In a letter of Dec. 20, 1823, to Vyazemski (who was preparing for publication Pushkin’s poem “The Fountain of Bakhchisaray,” 1821) Pushkin mentions vina (guilt, fault), a word he used in “The Fountain of Bakhchisaray,” and offers its Latin and French equivalents:

 

Какая б ни была вина

так и у меня начерно.

Символ конечно дерзновенный,

Незнанья жалкая вина.

Вина, culpa, faute. Symbole téméraire, faute déplorable de l’ignorance. У нас слово вина имеет два значенья: одно из них здесь не имело бы смысла. Оставь эти стихи, пускай они

Aux Saumaises futurs préparent des tortures.

Я бы хотел знать, нельзя ли в переписке нашей избегнуть как-нибудь почты — я бы тебе переслал кой-что слишком для нее тяжелое. Сходнее нам в Азии писать по оказии. Что Кривцов? Его превосходительство мог бы мне аукнуть. Я жду «Полярной звезды» в надежде видеть тебя распечатного. Что журнал Анахарсиса Клоца-Кюхельбекера? Рисунок с фонтана оставим до другого издания. Печатай скорее; не ради славы прошу, а ради Мамона.

20 декабря.

Поздравляю тебя с рождеством спасителя нашего господа Иисуса Христа.

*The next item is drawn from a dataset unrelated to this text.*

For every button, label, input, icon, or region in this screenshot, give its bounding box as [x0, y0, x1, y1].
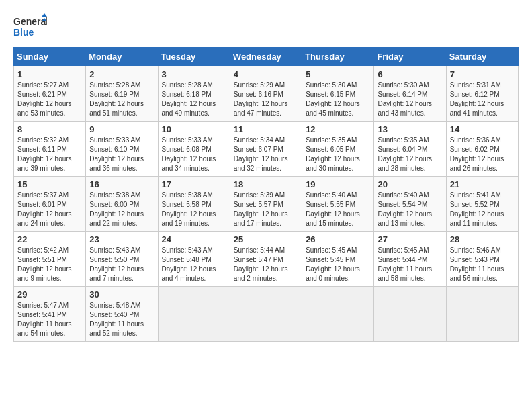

Ты, кажется, сбираешься сделать заочное описание Бахчисарая? брось это. Мадригалы Софье Потоцкой, это дело другое. Впрочем, в моем эпилоге описание дворца в нынешнем его положении подробно и верно, и Зонтаг более моего не заметит. Что если б ты заехал к нам на Юг нынче весною? Мы бы провели лето в Крыму, куда собирается пропасть дельного народа, женщин и мужчин. Приезжай, ей-богу веселее здесь, чем у вас на Севере.

 

In his epistle To Vyazemski (1821) Pushkin says: shchastlivyi Vyazemski, zaviduyu tebe (happy Vyazemski, I envy you):

 

Язвительный поэт, остряк замысловатый,
И блеском колких слов, и шутками богатый,
Счастливый Вяземский, завидую тебе.
Ты право получил благодаря судьбе
Смеяться весело над злобою ревнивой,
Невежество разить анафемой игривой.

 

Shchastlivyi Vyazemski (“Happy Vyazemski,” 1928) is the title of Hodasevich’s essay on Vyazemski. In his book “Derzhavin” (1931) Hodasevich mentions Derzhavin’s poem Felitsa (1782) in which he portrays as Felitsa (the Queen of the Kirgiz-Kaysats Horde) the Empress Catherine II. In his epigram on Catherine II Pushkin points out that the Empress died (of apoplexy), while taking a seat on her chamber-pot:

 

Мне жаль великия жены,
Жены, которая любила
Все роды славы: дым войны
И дым парнасского кадила.
Мы Прагой ей одолжены,
И просвещеньем, и Тавридой,
И посрамлением Луны,
И мы      прозвать должны
Ее Минервой, Аонидой.
В аллеях Сарского Села
Она с Державиным, с Орловым
Беседы мудрые вела —

                       чай пила
С Делиньем — иногда с Барковым.
Старушка милая жила
Приятно и немного блудно, 
Вольтеру первый друг была,
Наказ писала, флоты жгла,
И умерла, садясь на судно.
С тех пор          мгла.
Россия, бедная держава,
Твоя удавленная слава
С Екатериной умерла.

 

On the next day Hermann returns to the spot where he met Felix for the first time and finds there that pathetically impersonal trace which the unsophisticated wanderer is wont to leave under a bush: one large, straight, manly piece and a thinner one coiled over it:

 

Почему я замешкал в Праге? С делами было покончено, я свободен был вернуться в Берлин. Почему? Почему на другое утро я опять отправился на окраину и пошел по знакомому шоссе? Без труда я отыскал место, где он вчера валялся. Я там нашел золотой окурок, кусок чешской газеты и еще – то жалкое, безличное, что незатейливый пешеход оставляет под кустом. Несколько изумрудных мух дополняло картину. Куда он ушел, где провел ночь? Праздные, неразрешимые вопросы. Мне стало нехорошо на душе, смутно, тягостно, словно все, что произошло, было недобрым делом. Я вернулся в гостиницу за чемоданом и поспешил на вокзал. У выхода на дебаркадер стояли в два ряда низкие, удобные, по спинному хребту выгнутые скамейки, там сидели люди, кое-кто дремал. Мне подумалось: вот сейчас увижу его, спящим, с раскрытыми руками, с последней уцелевшей фиалкой в петлице. Нас бы заметили рядом, вскочили, окружили, потащили бы в участок. Почему? Зачем я это пишу? Привычный разбег пера? Или в самом деле есть уже преступление в том, чтобы как две капли крови походить друг на друга?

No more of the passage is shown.